Du 29 avril au 4 mai 2019, la France accueillait la 7e séance plénière de l’IPBES – Plateforme intergouvernementale scientifique et politique sur la biodiversité ; en d’autres termes le GIEC (Groupe Intergouvernemental d’experts sur l’Évolution du Climat) de la biodiversité. Ainsi, 145 scientifiques de 50 pays, en collaboration avec 310 experts reconnus, ont œuvré ces trois dernières années à réaliser un rapport exhaustif sur l’état mondial de la biodiversité, basé sur environ 15 000 références scientifiques.

Rendu public le 6 mai 2019, la situation dépeinte est sans appel : « l’état de tous les écosystèmes a empiré » nous explique Franck Courchamp, écologue au laboratoire d’écologie et chercheur au CNRS. Les résultats sont donc là, et ils sont terrifiants :

  • Sur 8 millions d’espèces animales et végétales comptabilisées sur Terre, 1 million sont menacées d’extinction.
  • 75% du milieu terrestre est sévèrement altéré par les activités humaines et 66% du milieu marin.
  • 500 000 espèces terrestres présentent un habitat insuffisant pour leur survie à long terme.

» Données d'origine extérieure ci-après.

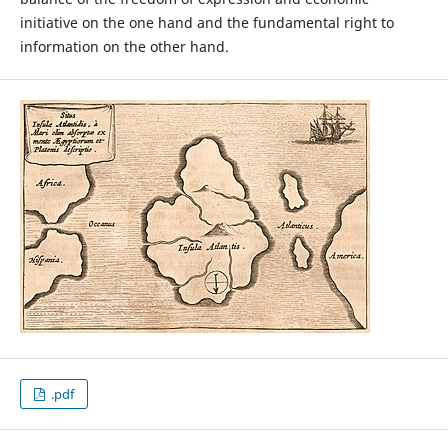
initiative on the one hand and the fundamental right to
information on the other hand.
.pdf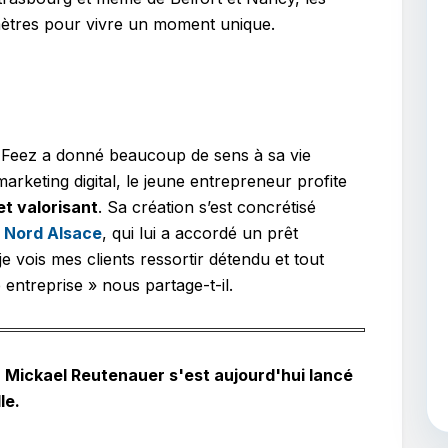
lomètres pour vivre un moment unique.
, Feez a donné beaucoup de sens à sa vie
arketing digital, le jeune entrepreneur profite
et valorisant
. Sa création s’est concrétisé
ve Nord Alsace
, qui lui a accordé un prêt
 vois mes clients ressortir détendu et tout
e entreprise » nous partage-t-il.
. Mickael Reutenauer s'est aujourd'hui lancé
le.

Si elle n’est pas encore atteinte techniquement parlant, les évolutions prévues par le rapport indiquent que l’humanité a toutes les probabilités d’assister à la sixième extinction de masse. Depuis son arrivée sur Terre, 2% des espèces se sont atteintes et près de 25% pourraient rapidement disparaître. La vitesse du phénomène est considérable puisqu’il s’agit d’évolution s’étalant jusqu’alors sur plusieurs millions d’années.

Le pourquoi ?

Cinq principaux facteurs, tous d’origine humaine sont mis en avant pour expliquer cet état mondial de la biodiversité :

  • la destruction et la dégradation des habitats naturels (forêts, fonds marins, coraux, etc.) ;
  • la surexploitation des espèces vivantes pour la satisfaction des activités humaines (pêches, déforestation, etc.) ;
  • la pollution de l’air, de l’eau, des sols, etc. ;
  • la croissance démesurée des espèces invasives liées à l’augmentation des échanges commerciaux ;
  • les changements climatiques, dont notamment le réchauffement globalisé des températures.

Le risque d’emballement

On ne cesse de le répéter : tout est lié. Le cycle de l’eau, les forêts, la vie des espèces terrestres et marines, l’effet de serre, les activités humaines, etc. Tout est lié. L’accélération des changements climatiques, telle qu’elle est prévue par les rapports successifs du GIEC risque de provoquer l’emballement de cette extinction de masse des espèces. Et, dans le même temps, la disparition progressive des espèces ne fera qu’aggraver les conséquences des changements climatiques en réduisant les capacités d’adaptation de toutes les populations.

Allons-nous continuer, en conscience, de cautionner l’effondrement à venir ?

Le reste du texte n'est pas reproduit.